HOWARD LAKE, Minn. – It's only 10:30 a.m. when Jolie Holland pulls up to the fourth school she'll visit for the day.
She's already driven more than 20 miles across Wright and McLeod counties, stopping to care for some of the 1,750 students for whom she is the lone school nurse.
In one elementary school, there's a diabetic preschooler in need of insulin. In another, there are teachers to be coached on an emergency plan for a young girl with cerebral palsy, who is nonverbal and uses a wheelchair. At her fourth stop, there's a student who needs to be fed through a tube.

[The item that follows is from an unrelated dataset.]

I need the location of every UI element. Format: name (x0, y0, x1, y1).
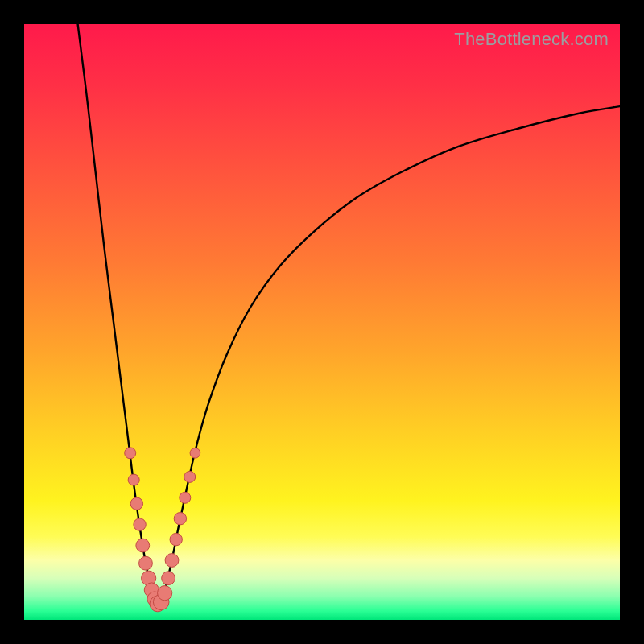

On Holland's smartphone, there's an endless series of requests: a student missing the EpiPen he needs for severe allergic reactions, another suffering from serious breathing problems who must be kept out of gym class, parents whose insurance companies won't cover the medications their children need to take to school.
"I don't think people realize that we go from Band-Aids to tube feedings to handling third-party billing," said Holland, who has served in the Howard Lake-Waverly-Winsted School District for 15 years. "It's like there's 1,000 marbles on the floor of all different colors and sizes, all going to different locations, and I have to keep track of where they're all going."
While Holland's territory may be larger than that of some Minnesota school nurses — she cares for students in 11 different buildings in a half-dozen towns — the soaring demands of her job are far from unusual. Across the state, school nurses are finding themselves managing the care of more students with complex needs: diabetes, life-threatening allergies, seizures, mental health crises.
Districts with no nurses
In many cases, the nurses are stretched so thin that some of those complicated responsibilities are handed off to staff members with little or no medical training. Meanwhile, preliminary research from the Minnesota Department of Health, which is surveying school districts about their health care staffing, found that more than a quarter of Minnesota school districts have no nurses at all.
"A lot of parents are under the impression that all over Minnesota there are just nurses in every school," Holland said, "and that ain't necessarily so."
Both the National Association of School Nurses and the American Academy of Pediatrics recommend students have direct access to a school nurse — ideally, one in each school building.